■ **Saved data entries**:
• • • • •

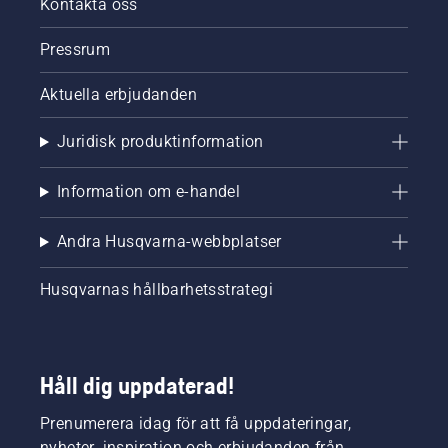
Kontakta oss
Pressrum
Aktuella erbjudanden
Juridisk produktinformation
Information om e-handel
Andra Husqvarna-webbplatser
Husqvarnas hållbarhetsstrategi
Håll dig uppdaterad!
Prenumerera idag för att få uppdateringar,
nyheter, inspiration och erbjudanden från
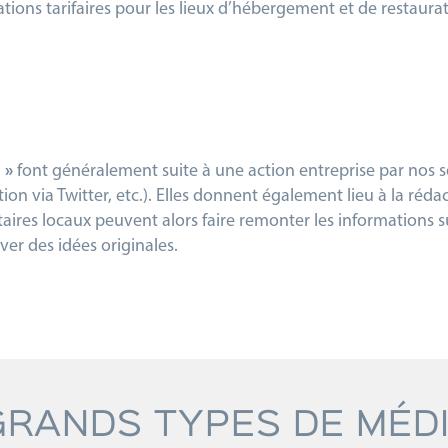
tions tarifaires pour les lieux d’hébergement et de restaura
a »
font généralement suite à une action entreprise par nos s
 via Twitter, etc.). Elles donnent également lieu à la rédacti
taires locaux peuvent alors faire remonter les informations s
ouver des idées originales.
GRANDS TYPES DE MÉD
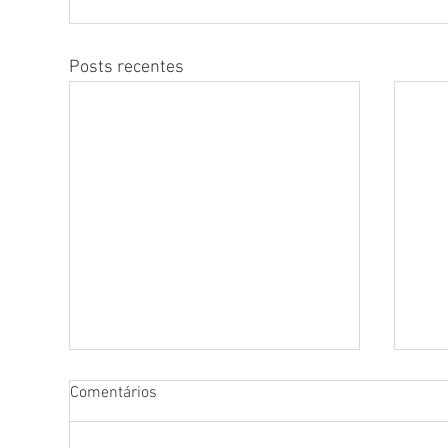
Posts recentes
Comentários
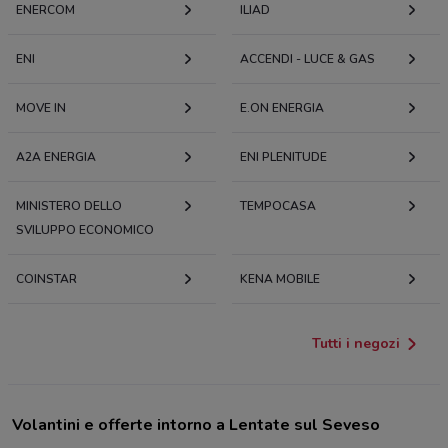
ENERCOM
ILIAD
ENI
ACCENDI - LUCE & GAS
MOVE IN
E.ON ENERGIA
A2A ENERGIA
ENI PLENITUDE
MINISTERO DELLO
TEMPOCASA
SVILUPPO ECONOMICO
COINSTAR
KENA MOBILE
Tutti i negozi
Volantini e offerte intorno a Lentate sul Seveso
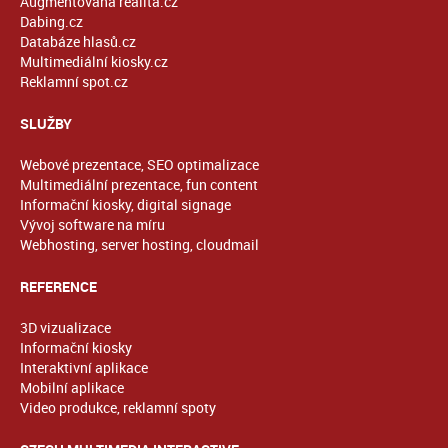
Augmentovaná realita.cz
Dabing.cz
Databáze hlasů.cz
Multimediální kiosky.cz
Reklamní spot.cz
SLUŽBY
Webové prezentace, SEO optimalizace
Multimediální prezentace, fun content
Informační kiosky, digital signage
Vývoj software na míru
Webhosting, server hosting, cloudmail
REFERENCE
3D vizualizace
Informační kiosky
Interaktivní aplikace
Mobilní aplikace
Video produkce, reklamní spoty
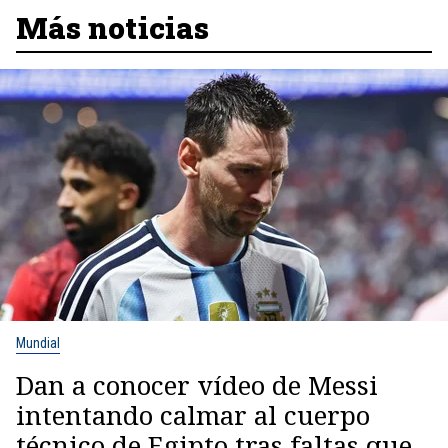
Más noticias
Mundial
Dan a conocer vídeo de Messi
intentando calmar al cuerpo
técnico de Egipto tras faltas que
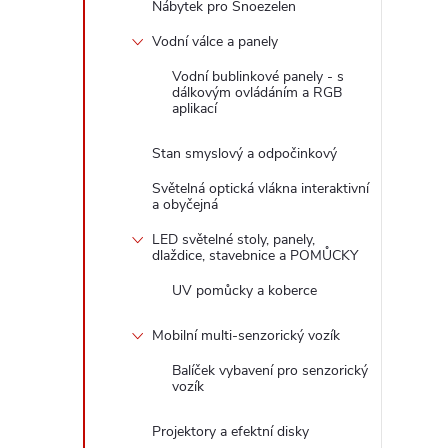
Nábytek pro Snoezelen
Vodní válce a panely
Vodní bublinkové panely - s
dálkovým ovládáním a RGB
aplikací
Stan smyslový a odpočinkový
Světelná optická vlákna interaktivní
a obyčejná
LED světelné stoly, panely,
dlaždice, stavebnice a POMŮCKY
UV pomůcky a koberce
Mobilní multi-senzorický vozík
Balíček vybavení pro senzorický
vozík
Projektory a efektní disky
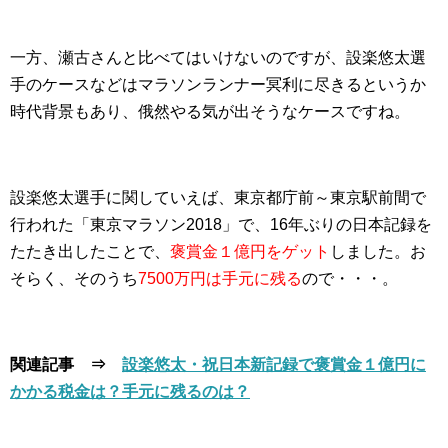
一方、瀬古さんと比べてはいけないのですが、設楽悠太選
手のケースなどはマラソンランナー冥利に尽きるというか
時代背景もあり、俄然やる気が出そうなケースですね。
設楽悠太選手に関していえば、東京都庁前～東京駅前間で
行われた「東京マラソン2018」で、16年ぶりの日本記録を
たたき出したことで、
褒賞金１億円をゲット
しました。お
そらく、そのうち
7500万円は手元に残る
ので・・・。
関連記事 ⇒
設楽悠太・祝日本新記録で褒賞金１億円に
かかる税金は？手元に残るのは？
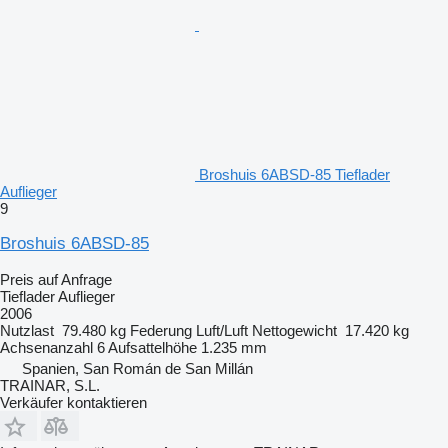
Broshuis 6ABSD-85 Tieflader
Auflieger
9
Broshuis 6ABSD-85
Preis auf Anfrage
Tieflader Auflieger
2006
Nutzlast
79.480 kg
Federung
Luft/Luft
Nettogewicht
17.420 kg
Achsenanzahl
6
Aufsattelhöhe
1.235 mm
Spanien, San Román de San Millán
TRAINAR, S.L.
Verkäufer kontaktieren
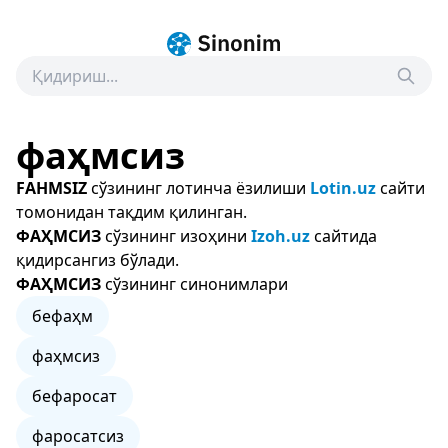
фаҳмсиз
FAHMSIZ
сўзининг лотинча ёзилиши
Lotin.uz
сайти
томонидан тақдим қилинган.
ФАҲМСИЗ
сўзининг изоҳини
Izoh.uz
сайтида
қидирсангиз бўлади.
ФАҲМСИЗ
сўзининг синонимлари
бефаҳм
фаҳмсиз
бефаросат
фаросатсиз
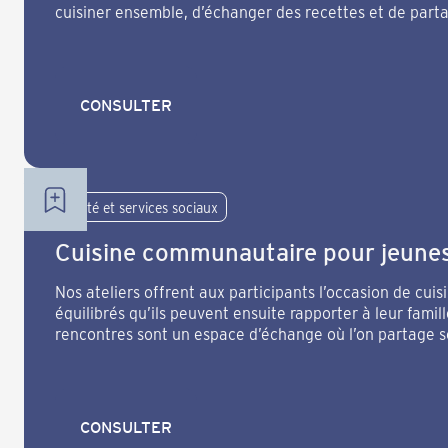
cuisiner ensemble, d’échanger des recettes et de part
autour de l’alimentation.
CONSULTER
CONSULTER
Santé et services sociaux
Cuisine communautaire pour jeunes
Nos ateliers offrent aux participants l’occasion de cui
équilibrés qu’ils peuvent ensuite rapporter à leur famill
rencontres sont un espace d’échange où l’on partage 
des astuces pour faciliter la vie familiale au quotidien.
CONSULTER
CONSULTER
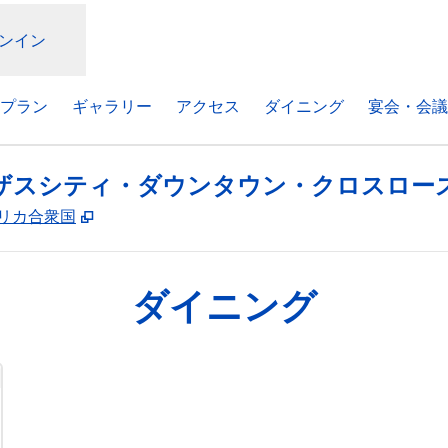
ンイン
プラン
ギャラリー
アクセス
ダイニング
宴会・会議
ザスシティ・ダウンタウン・クロスロー
,
新しいタブで開きます
, アメリカ合衆国
ダイニング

• • • • •

■ **To do**:
Using the data above, give again exactly the lines starting at the one holding "ENI PLENITUDE" and ending at the one holding "Vývoj software na míru", inclusive, and nothing more. Omit the pictures.

■ **Your response**:
ENI PLENITUDE
MINISTERO DELLO
TEMPOCASA
SVILUPPO ECONOMICO
COINSTAR
KENA MOBILE
Tutti i negozi
Volantini e offerte intorno a Lentate sul Seveso
Augmentovaná realita.cz
Dabing.cz
Databáze hlasů.cz
Multimediální kiosky.cz
Reklamní spot.cz
SLUŽBY
Webové prezentace, SEO optimalizace
Multimediální prezentace, fun content
Informační kiosky, digital signage
Vývoj software na míru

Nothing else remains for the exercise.